Extracted information:
★ ★ ★ ★ ★ ★ ★

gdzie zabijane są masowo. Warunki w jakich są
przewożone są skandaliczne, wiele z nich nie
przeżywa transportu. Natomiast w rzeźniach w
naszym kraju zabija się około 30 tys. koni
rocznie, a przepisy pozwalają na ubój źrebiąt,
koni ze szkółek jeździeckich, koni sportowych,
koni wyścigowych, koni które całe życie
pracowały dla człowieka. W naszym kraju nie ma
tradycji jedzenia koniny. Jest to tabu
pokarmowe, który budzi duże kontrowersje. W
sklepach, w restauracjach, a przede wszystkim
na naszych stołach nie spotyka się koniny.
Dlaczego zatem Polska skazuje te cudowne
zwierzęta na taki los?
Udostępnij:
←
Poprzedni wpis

★ ★ ★ ★ ★ ★ ★

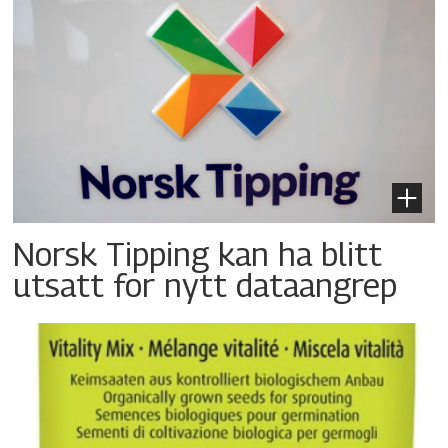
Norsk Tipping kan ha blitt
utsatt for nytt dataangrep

★ ★ ★ ★ ★ ★ ★

Output the lines above between the one holding "sklepach, w restauracjach, a przede wszystkim" and the one holding "Poprzedni wpis", inclusive, with nothing before or after them.

sklepach, w restauracjach, a przede wszystkim
na naszych stołach nie spotyka się koniny.
Dlaczego zatem Polska skazuje te cudowne
zwierzęta na taki los?
Udostępnij:
←
Poprzedni wpis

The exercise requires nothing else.